The alderman said the ward has improved since she took office. She said she’s created new jobs, reduced crime, improved the infrastructure and boosted investment with more than $2 million in participatory budgeting.
“Maybe Mr. Bird, who recently relocated from Logan Square, is highly motivated to live in the 31st Ward because of the great things that are happening here,” Santiago wrote.
Since arriving in Hermosa, Bird-Martinez has become an active member of the community, helping to launch the Hermosa Neighborhood Association, the neighborhood’s first organized neighborhood group, and joining the Local School Council at Nixon Elementary School.
Up until recently, Bird-Martinez served as president of the neighborhood organization, where he oversaw everything from block parties to development proposals. At Nixon, he fought to replace the school’s dangerous playground.
If elected alderman, Bird-Martinez said he would advocate for more affordable housing, stronger neighborhood groups and the construction of a new mental health clinic, among other causes.

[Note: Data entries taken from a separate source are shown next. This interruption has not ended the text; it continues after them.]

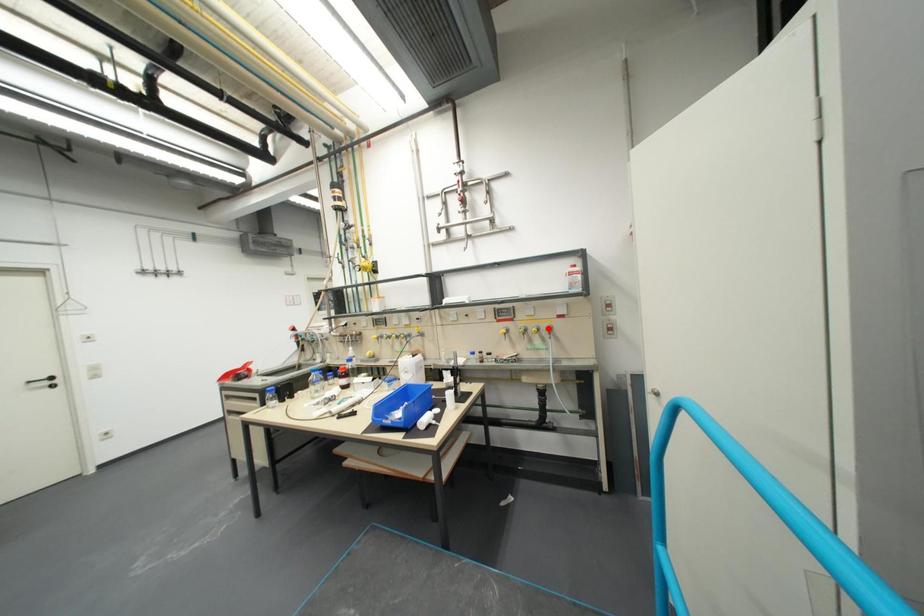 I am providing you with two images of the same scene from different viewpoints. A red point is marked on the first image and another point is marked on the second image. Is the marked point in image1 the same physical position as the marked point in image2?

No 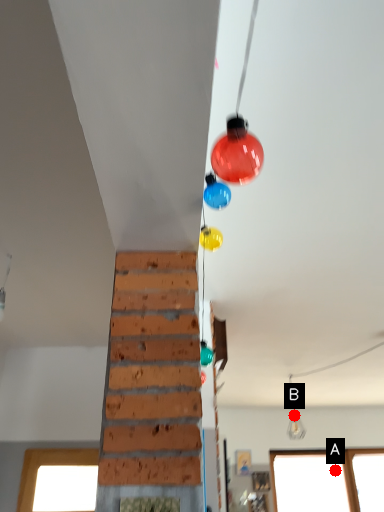 Question: Two points are circled on the image, labeled by A and B beside each circle. Which point appears farthest from the camera in this image?

Choices:
 (A) A is further
 (B) B is further

Answer: (B) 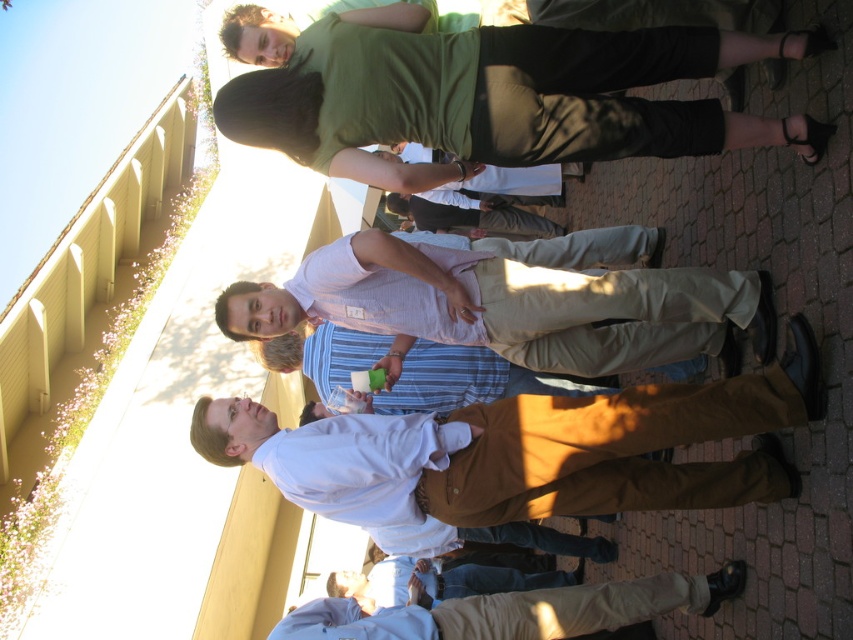 You are a photographer standing in the courtyard. You notice the green cotton shirt at upper center and the khaki cotton pants at center. Which clothing item is positioned lower in the image?

The green cotton shirt at upper center is located below the khaki cotton pants at center, so the green cotton shirt at upper center is positioned lower in the image.

You are standing in the courtyard and want to walk from point A to point B. Point A is at coordinate point (403, 586) and point B is at coordinate point (445, 220). Which point is closer to you when you start walking?

Point A at coordinate point (403, 586) is closer to you than point B at coordinate point (445, 220), so you will start at the closer point A.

He pledged not to take donations from developers looking to build projects in the ward, a practice that is often labeled as “pay-to-play politics,” and hire black and Latino people within his campaign.
“I am as intentional as possible in making sure people who are from the community, voices that are not as prominently heard, are being brought to the forefront,” Bird-Martinez said.
A member of the Hermosa Neighborhood Association, Alejandra Flex, praised Bird-Martinez for his leadership in the community.
“Under [Bird-Martinez’s] leadership we, the members, were able to make contributions to our community and form close bonds with our neighbors which we had not prior,” Flex said in an email. “He served, and continues to serve as a mentor to my teenage boys.”
In the coming weeks, Bird-Martinez will be out in the ward, gathering support from constituents. Already, he said, folks are saying they want a change.
“There’s a deep sense of anti-establishmentarianism here,” Bird-Martinez said of the ward.
“What I hear a lot is they felt like there was a stronger sense of community in the 1980s and ’90s. I feel like I can bridge divide with my experience at Hermosa Neighborhood Association.”